ABOUT THIS TASK: Reproduce the entries below exactly, but only from the line containing "Spamüberprüfun" to the line containing "Allg. Fragen/", inclusive.

DATA FOR THIS TASK:
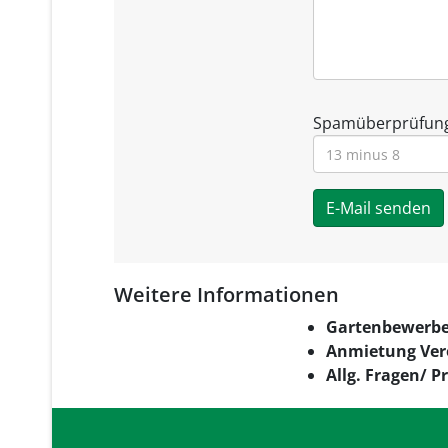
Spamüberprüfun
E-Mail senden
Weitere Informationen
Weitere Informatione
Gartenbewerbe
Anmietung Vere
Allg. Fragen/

==

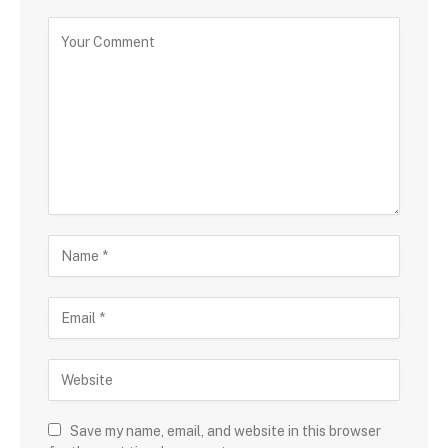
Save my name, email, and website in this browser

---

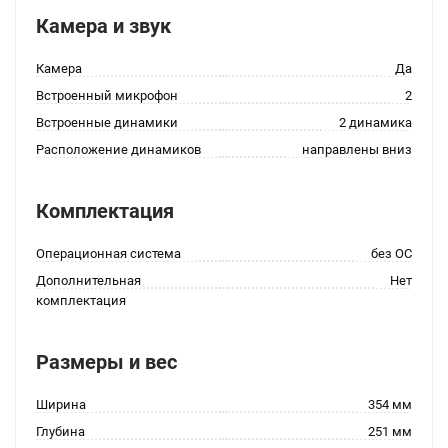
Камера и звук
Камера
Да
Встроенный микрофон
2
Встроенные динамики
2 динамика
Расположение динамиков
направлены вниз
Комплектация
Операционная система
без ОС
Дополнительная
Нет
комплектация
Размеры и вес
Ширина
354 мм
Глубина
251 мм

THE COMPLETED TASK:
Spamüberprüfun
E-Mail senden
Weitere Informationen
Weitere Informatione
Gartenbewerbe
Anmietung Vere
Allg. Fragen/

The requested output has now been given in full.